━━ The data
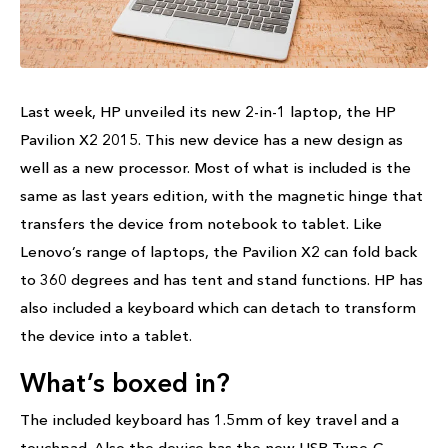
Last week, HP unveiled its new 2-in-1 laptop, the HP
Pavilion X2 2015. This new device has a new design as
well as a new processor. Most of what is included is the
same as last years edition, with the magnetic hinge that
transfers the device from notebook to tablet. Like
Lenovo’s range of laptops, the Pavilion X2 can fold back
to 360 degrees and has tent and stand functions. HP has
also included a keyboard which can detach to transform
the device into a tablet.
What’s boxed in?
The included keyboard has 1.5mm of key travel and a
touchpad. Also the device has the new USB Type-C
━━━━
In the records above, find each line that holds the word "tablet"; copy all such lines.

# Output of the exercise
transfers the device from notebook to tablet. Like
the device into a tablet.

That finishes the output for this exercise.